É possível aprender e mudar de mentalidade. A melhor maneira de fazer isso é por meio de histórias. As histórias são muito poderosas. Quando você lé a história de alguém que conseguiu fazer algo incrível, você pensa: é possível. Mas quando você lê estatísticas, o impacto não é o mesmo porque as pessoas comuns não são educadas para entender as estatísticas, elas sentem muita dificuldade em interpretar aqueles números.

A história do que aconteceu no dia 6 de março em Washington é mais poderosa do que qualquer outro fato para mostrar quão corrupta foi a administração de Donald Trump. Se fosse um artigo do New York Times com estatísticas e análises, nunca teria o mesmo poder. É por isso que todos nós gostamos de cinema. E por isso as pessoas ouvem tanto podcasts, são pessoas contando histórias.

Com certeza, todos nós deveríamos ser capazes de ler dados. Mas é o sistema escolar que decide o que as crianças têm que aprender. Ninguém pergunta: você prefere aprender a ler dados ou ler “Crime e Castigo”? Podemos mudar o currículo para torná-lo relevante para o mundo real hoje? Sim, que tal fazermos isso então? Olha que ideia chocante.
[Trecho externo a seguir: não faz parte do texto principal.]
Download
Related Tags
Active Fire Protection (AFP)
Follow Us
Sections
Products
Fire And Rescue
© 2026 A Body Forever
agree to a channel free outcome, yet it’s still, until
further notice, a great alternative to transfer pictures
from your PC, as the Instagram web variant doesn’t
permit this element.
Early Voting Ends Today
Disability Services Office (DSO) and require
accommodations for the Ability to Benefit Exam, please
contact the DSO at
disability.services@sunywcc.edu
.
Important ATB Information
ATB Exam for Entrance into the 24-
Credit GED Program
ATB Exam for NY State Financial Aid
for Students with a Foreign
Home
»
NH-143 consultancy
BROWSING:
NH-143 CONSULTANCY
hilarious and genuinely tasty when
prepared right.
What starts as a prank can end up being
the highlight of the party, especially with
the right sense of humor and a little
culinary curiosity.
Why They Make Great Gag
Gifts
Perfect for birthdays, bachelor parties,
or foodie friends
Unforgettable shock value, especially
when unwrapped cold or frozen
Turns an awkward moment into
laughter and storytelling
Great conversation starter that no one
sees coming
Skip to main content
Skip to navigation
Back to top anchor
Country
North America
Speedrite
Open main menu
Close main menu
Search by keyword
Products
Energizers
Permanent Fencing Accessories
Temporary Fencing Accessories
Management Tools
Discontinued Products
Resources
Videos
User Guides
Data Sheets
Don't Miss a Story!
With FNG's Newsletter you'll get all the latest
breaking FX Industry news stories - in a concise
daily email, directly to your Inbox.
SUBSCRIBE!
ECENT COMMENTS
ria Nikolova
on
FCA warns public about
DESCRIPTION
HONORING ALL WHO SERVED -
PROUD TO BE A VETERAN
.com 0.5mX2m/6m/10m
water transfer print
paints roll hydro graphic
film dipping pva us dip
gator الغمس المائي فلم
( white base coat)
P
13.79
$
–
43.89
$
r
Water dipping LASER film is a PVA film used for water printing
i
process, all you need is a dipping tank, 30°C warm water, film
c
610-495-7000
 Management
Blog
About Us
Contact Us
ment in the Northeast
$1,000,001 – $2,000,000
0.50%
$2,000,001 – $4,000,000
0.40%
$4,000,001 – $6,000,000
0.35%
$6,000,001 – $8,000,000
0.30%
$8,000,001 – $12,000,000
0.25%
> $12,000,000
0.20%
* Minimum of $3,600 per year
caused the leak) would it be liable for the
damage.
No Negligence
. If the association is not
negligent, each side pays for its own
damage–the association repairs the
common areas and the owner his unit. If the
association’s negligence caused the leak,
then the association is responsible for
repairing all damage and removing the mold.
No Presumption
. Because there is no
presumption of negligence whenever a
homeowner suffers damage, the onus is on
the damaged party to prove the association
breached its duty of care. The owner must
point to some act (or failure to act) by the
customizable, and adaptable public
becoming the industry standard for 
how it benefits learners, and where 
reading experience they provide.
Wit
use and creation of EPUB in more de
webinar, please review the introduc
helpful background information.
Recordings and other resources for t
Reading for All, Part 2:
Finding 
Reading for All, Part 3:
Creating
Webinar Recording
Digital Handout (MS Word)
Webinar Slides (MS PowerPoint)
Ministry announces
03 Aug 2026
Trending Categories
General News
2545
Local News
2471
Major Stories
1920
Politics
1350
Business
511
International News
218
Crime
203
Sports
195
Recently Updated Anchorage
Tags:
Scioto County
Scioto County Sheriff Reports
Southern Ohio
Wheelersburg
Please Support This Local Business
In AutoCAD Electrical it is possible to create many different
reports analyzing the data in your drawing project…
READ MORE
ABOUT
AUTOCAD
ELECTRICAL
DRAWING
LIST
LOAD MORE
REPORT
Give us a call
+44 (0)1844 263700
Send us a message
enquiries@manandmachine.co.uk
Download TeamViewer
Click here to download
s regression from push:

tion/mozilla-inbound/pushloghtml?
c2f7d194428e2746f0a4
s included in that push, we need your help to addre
Se mudarmos agora essa forma de ensinar, vamos ver os resultados imediatamente.

Estou trabalhando em outro programa com a UC Berkeley School of Engineering para tentar ensinar competências tecnológicas para as pessoas no mundo inteiro. Com isso, elas terão empregos, uma boa vida. E também participo de um programa voltado inicialmente para os países caribenhos, mas que vai alcançar também Índia, Indonésia e Bangladesh. Começamos pela Jamaica, em que muita gente trabalha no turismo, em hotéis, translado, restaurantes. São pessoas inteligentes, que precisam apenas de oportunidades para receber um treinamento e se qualificar em uma função diferente. A ideia é começar com um grupo de aproximadamente 200 pessoas, mas abrir espaço para que possam inclusive competir no mercado profissional em outros países. Por que não? É possível.

É muito difícil para as grandes instituições virarem a chave. Elas já treinaram milhares de pessoas em uma determinada plataforma, e é difícil mudar. Mas acho que todos estão tentando mudar lentamente. Eu faço parte do grupo docente da Universidade de Stanford e lá há muitos programas em que a aprendizagem é mais baseada em projetos, com aprendizagem autodirigida em que o aluno tem mais decisão. Eu sei que Harvard e UC Berkeley estão tentando ir nessa direção – eu tenho trabalhado com engenheiros de Berkeley nesse sentido. Mas como disse antes, as instituições mais difíceis de mudar são a Igreja e a Escola. Eu estou focando nas escolas.

Uma das minhas filhas [Susan Wojcicki, CEO do YouTube] estudou História e Literatura na Universidade de Harvard. Mas depois ela foi estudar Economia Matemática [ela possui um mestrado pela Universidade da Califórnia e em Administração pela UCLA]. Ela percebeu que é muito emocionante saber sobre História, mas talvez devesse estudar um pouco mais sobre Economia para obter algumas das habilidades de que precisa hoje.

O que você aprende quando criança afeta suas habilidades como um adulto. É por isso que é tão importante cuidar muito bem das crianças.

Meu livro “How to Raise Successful People: Simple Lessons for Radical Results” se concentra na infância. Mesmo quando a criança faz cinco anos e chega à escola, você já pode ver os problemas que os pais criaram, por causa de seus padrões de comportamento. Os pais precisam parar com algumas atitudes do tipo “Pare de ser tão medroso”. Se seu filho tem medo, é porque ele aprendeu com você. Portanto, pare de se projetar em seu filho.

E outra coisa que é muito importante: as crianças não são animais de estimação. Você não os veste para desfilar na rua e dizer “Olhe para o meu filho lindo!”. Isso não é concurso de pets, eles são seres humanos, têm sentimentos e devem ser capazes de fazer o que querem. E você precisa desenvolvê-los desde o início para acreditar em si mesmos.